The next few minutes of her cooking were actually silent, except for that last second “Rune Enhancement: Stardust Glaze!” shout from the kitchen. I think she just used magic to cook out our meal. I’m quite terrified but excited about what our meal will taste like.

Ten minutes, and the moment of truth has come.

Lizzy presented her meal in an awesome royal-like manner. On the tray is her pork cutlet bowl seasoned with salt, pepper, onion chives, and luscious barbecue sauce on top of hot smoking rice. It smells good. The sweetness of the barbecue sauce and the saltiness of the meat compliments each other, and the spiciness is perfect. Not to mention that the pork is tender.

“Mmmm! This is a damn good pork cutlet bowl!” I said as I chomped down my meal.

“It should be! My cooking skills are far beyond any dish you mortals could do! Hmph!” Lizzy turned away with a blushing face. She really does love to be flattered.
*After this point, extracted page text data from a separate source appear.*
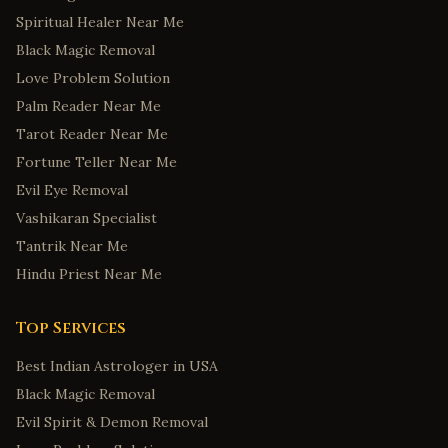
Spiritual Healer Near Me
Black Magic Removal
Love Problem Solution
Palm Reader Near Me
Tarot Reader Near Me
Fortune Teller Near Me
Evil Eye Removal
Vashikaran Specialist
Tantrik Near Me
Hindu Priest Near Me
Top Services
Best Indian Astrologer in USA
Black Magic Removal
Evil Spirit & Demon Removal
My score on the food, ten out of ten. Perfect. She can probably fight that foul-mouthed blonde British chef on TV. However, she should not do it again. 

Why? I finally had a glance at the kitchen, and the “electric kitchenware” she used are instruments of doom. Just like what I thought earlier, she used a chainsaw to cut the meat, a sledgehammer to tenderize it, and a flamethrower to cook it to perfection.

“Oh, you also need to buy a new chopping board. I accidentally broke it when I’m chopping the onion chives.” Lizzy uncaringly said.

“Huh?”

“Hey, it’s not my fault that your chopping board is too weak to handle my chopping skills! So buy a new one, okay!?” Lizzy protested.

“Or maybe stop chopping with a chainsaw, you dolt,” I said with a sarcastic voice.

“I didn’t! I used my sword to cut the chives! I only used the chainsaw for the meat, you stupid donkey!”

Okay, I’m done. I don’t want to argue with the fuhrer any longer since I don’t think we’ll progress anyway. I just stayed silent and focused on eating while watching anime on the TV. Lizzy also continued eating silently too, making a temporary ceasefire on our quarrel.

After a few more seconds, Lizzy broke the peace treaty.

“Hey, stupid donkey. Why are you watching anime?” 

“I only watch anime whenever I have a bad day,” I said proudly.

 Lizzy adorably tilted her head with a spoon stuck on her mouth. “But you watch anime every day.”

Can somebody make an estimate of all physical, financial, and psychological damages she's done to me?